El artista español se reinventa y saca todo su lado licántropo en su cuarto disco, ‘Lobbo’
Por
Alfred Lord

Aunque lleva más de una década en la música no había pisado tierra colombiana. En su primera vez en el país llegó con la mente totalmente abierta para darse a conocer y pensando en que un número pequeño de personas conozcan su música y que se multipliquen con el tiempo.

De lo que sí tenía muchas ganas era de una buena taza de café colombiano, lleva la cafeína en la sangre en cada viaje que hace por el mundo.
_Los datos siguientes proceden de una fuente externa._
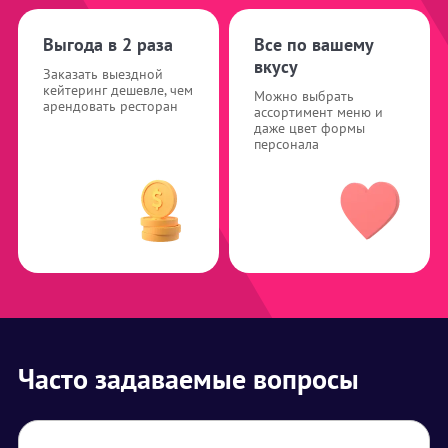
Выгода в 2 раза
Все по вашему
вкусу
Заказать выездной
кейтеринг дешевле, чем
Можно выбрать
арендовать ресторан
ассортимент меню и
даже цвет формы
персонала
Часто задаваемые вопросы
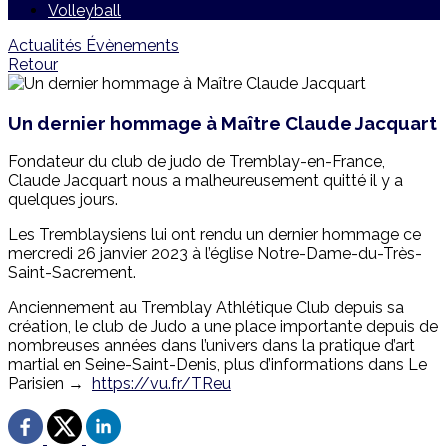
Volleyball
Actualités
Évènements
Retour
Un dernier hommage à Maître Claude Jacquart
Fondateur du club de judo de Tremblay-en-France,
Claude Jacquart nous a malheureusement quitté il y a
quelques jours.
Les Tremblaysiens lui ont rendu un dernier hommage ce
mercredi 26 janvier 2023 à l’église Notre-Dame-du-Très-
Saint-Sacrement.
Anciennement au Tremblay Athlétique Club depuis sa
création, le club de Judo a une place importante depuis de
nombreuses années dans l’univers dans la pratique d’art
martial en Seine-Saint-Denis, plus d’informations dans Le
Parisien →
https://vu.fr/TReu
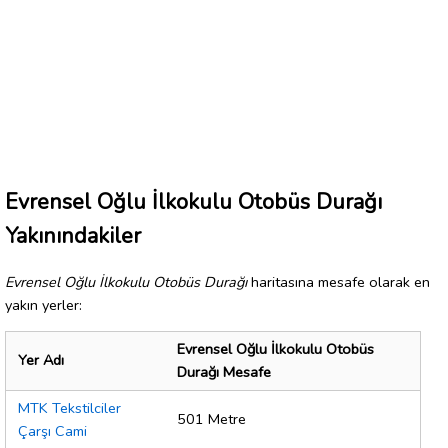
Evrensel Oğlu İlkokulu Otobüs Durağı
Yakınındakiler
Evrensel Oğlu İlkokulu Otobüs Durağı
haritasına mesafe olarak en
yakın yerler:
Evrensel Oğlu İlkokulu Otobüs
Yer Adı
Durağı Mesafe
MTK Tekstilciler
501 Metre
Çarşı Cami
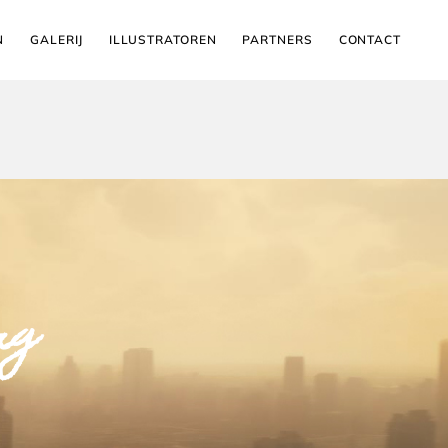
N
GALERIJ
ILLUSTRATOREN
PARTNERS
CONTACT
rg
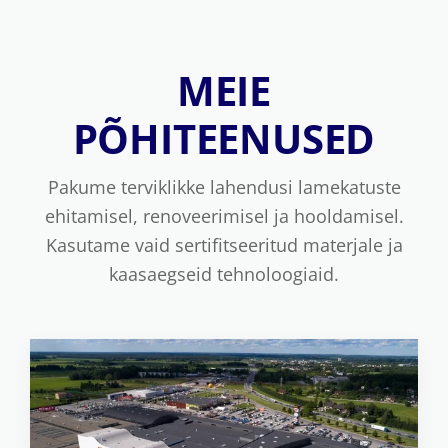
MEIE
PÕHITEENUSED
Pakume terviklikke lahendusi lamekatuste
ehitamisel, renoveerimisel ja hooldamisel.
Kasutame vaid sertifitseeritud materjale ja
kaasaegseid tehnoloogiaid.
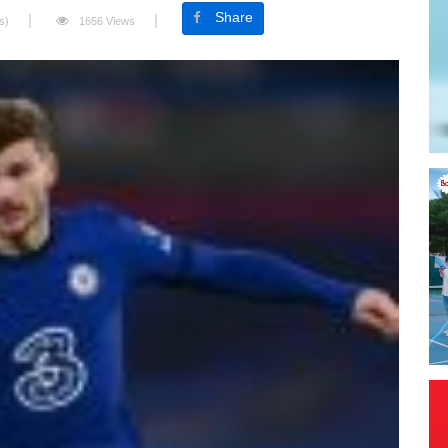
Share
s)
1656 Views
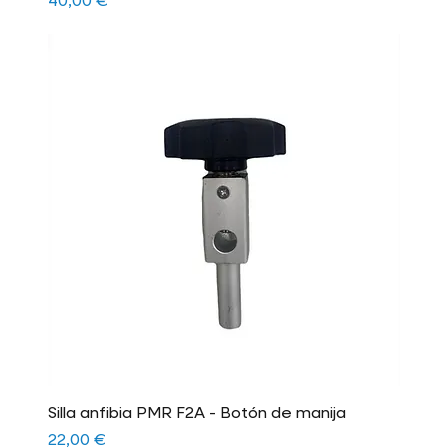
Precio
40,00 €
Silla anfibia PMR F2A - Botón de manija
Precio
22,00 €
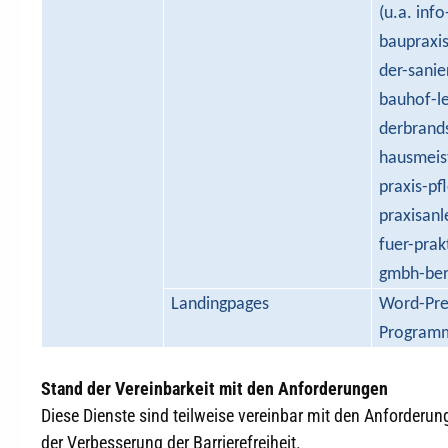
(u.a. inf
baupraxis
der-sanie
bauhof-le
derbrand
hausmeist
praxis-pf
praxisanl
fuer-prak
gmbh-ber
Landingpages
Word-Pres
Program
Stand der Vereinbarkeit mit den Anforderungen
Diese Dienste sind teilweise vereinbar mit den Anforderun
der Verbesserung der Barrierefreiheit.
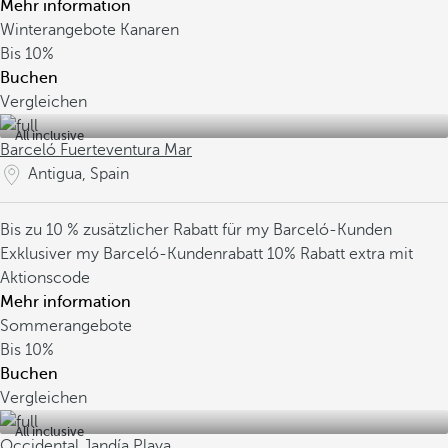
Mehr information
Winterangebote Kanaren
Bis
10%
Buchen
Vergleichen
All inclusive
Barceló Fuerteventura Mar
Antigua, Spain
Bis zu 10 % zusätzlicher Rabatt für my Barceló-Kunden
Exklusiver my Barceló-Kundenrabatt
10% Rabatt extra mit
Aktionscode
Mehr information
Sommerangebote
Bis
10%
Buchen
Vergleichen
All inclusive
Occidental Jandía Playa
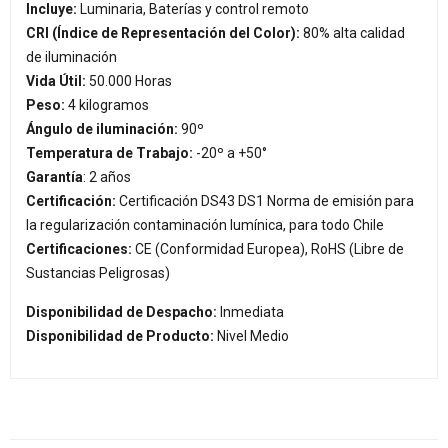
Incluye:
Luminaria, Baterías y control remoto
CRI (Índice de Representación del Color):
80% alta calidad
de iluminación
Vida Útil:
50.000 Horas
Peso:
4 kilogramos
Ángulo de iluminación:
90º
Temperatura de Trabajo:
-20º a +50°
Garantía
: 2 años
Certificación:
Certificación DS43 DS1 Norma de emisión para
la regularización contaminación lumínica, para todo Chile
Certificaciones:
CE (Conformidad Europea), RoHS (Libre de
Sustancias Peligrosas)
Disponibilidad de Despacho:
Inmediata
Disponibilidad de Producto:
Nivel Medio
Así que antes de aterrizar ya tenía ganas de tomarse un buen tinto.

En Colombia fue famoso con una canción que se convirtió en himno de bares Pa mi guerrera, desde esa canción se le identificó con el Rumbatón (rumba española sobre bases de reggaetón) una mezcla de gipsy, folk, y sonidos flamencos, un género creado por Huecco.

Con un cuarto disco en la mano y toda una estrategia de promoción, nos contó como conserva la esencia de su música y de que está hecho Lobbo, su nuevo álbum

Fotos: Daniel Álvarez // @daniel.alvarez9

Con Lobbo hay un antes un después. ¿Qué está buscando y qué está descubriendo en la música?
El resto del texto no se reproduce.